Quelle est l’ambiance au sein de l’université ?

Tout le monde est très inquiet mais, dernièrement, nous avons été revigorés grâce à un sentiment de solidarité et de résistance qui s’organise de plus en plus. Nous sommes face à une guerre menée au bulldozer contre l’enseignement supérieur.

À Stanford, une quinzaine d’étudiants ont perdu leur visa. Ils ont été révoqués du jour au lendemain. Cela a été invalidé par un juge et l’administration Trump a fait marche arrière, mais cela a créé une instabilité et une vulnérabilité incroyable pour les étudiants. Stanford est une université dans laquelle il y a 30% d’élèves étrangers, probablement autant de professeurs étrangers, et c’est valable dans beaucoup d’universités. Il y a une sorte d’incertitude systémique qui vise à désorganiser toute l’infrastructure éducative.

Mais, après six semaines d’apathie et d’inertie, je pense qu’il y a un mouvement de résistance qui s’organise de façon extrêmement efficace, souterraine parfois, mais aussi au grand jour, et de façon vraiment active.

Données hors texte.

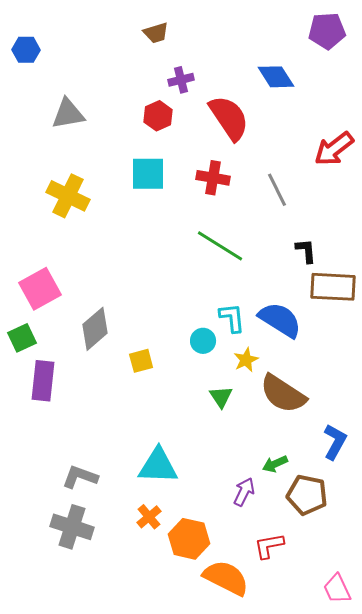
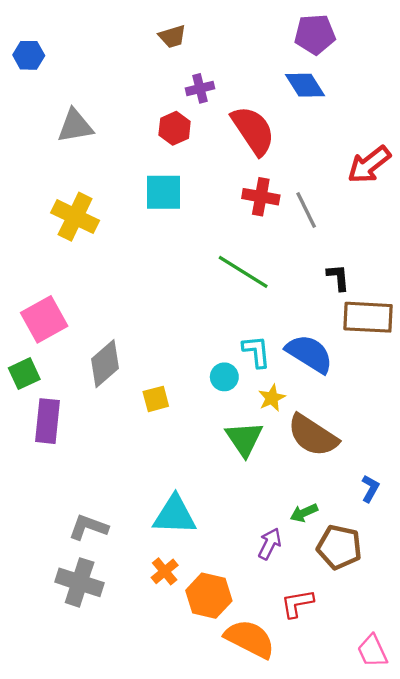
purple pentagon: (327, 31) -> (315, 34), moved
red cross: (213, 178) -> (261, 197), moved
green triangle: (221, 397) -> (244, 439), size x1.5
blue L-shape: (335, 442) -> (370, 489), size x0.7

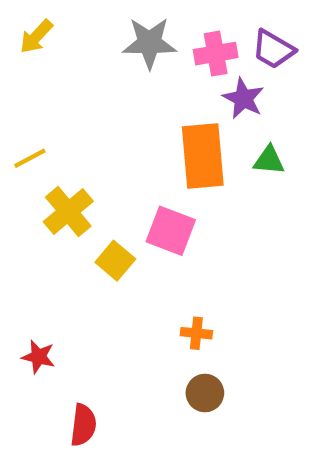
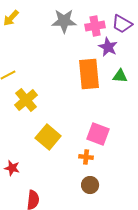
pink square: (171, 231) -> (98, 134), moved
yellow square: (115, 261) -> (48, 137), moved, size x1.4

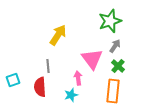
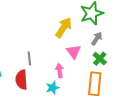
yellow arrow: (58, 35) -> (64, 27), moved
pink triangle: (92, 59) -> (74, 52), size x0.7

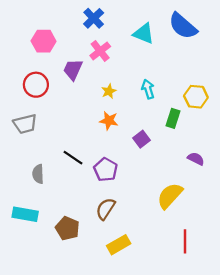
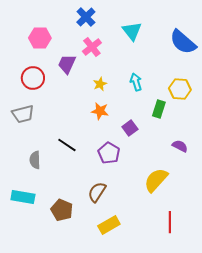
blue semicircle: (183, 26) -> (183, 42), moved
cyan triangle: (144, 34) -> (132, 31), turned 30
purple pentagon: (106, 170) -> (109, 153), moved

Quelle forme prend cette résistance sur le campus ?

Il y a de plus en plus d’actions en justice, de manifestations et de discours qui contestent ces injonctions fédérales. Avec d’autres professeurs, nous sommes en permanence en contact pour savoir comment agir, comment défendre les intérêts des uns et des autres, comment protéger nos étudiants.

Il y a une immense inquiétude, mais aussi un très grand réalisme, au sens où tout le monde a conscience que les enjeux dépassent très largement l’enseignement supérieur pour toucher les libertés fondamentales, la démocratie et la société entière. Si nous abandonnons nos recherches en médecine et sciences sociales, ce sont les découvertes de demain et d’aujourd’hui qui sont menacées. Ce sont les traitements contre le cancer, la survie dans un monde qui se réchauffe, la survie dans une Amérique qui n’est plus une démocratie. Il y a de l’inquiétude, du réalisme et une très grande combativité.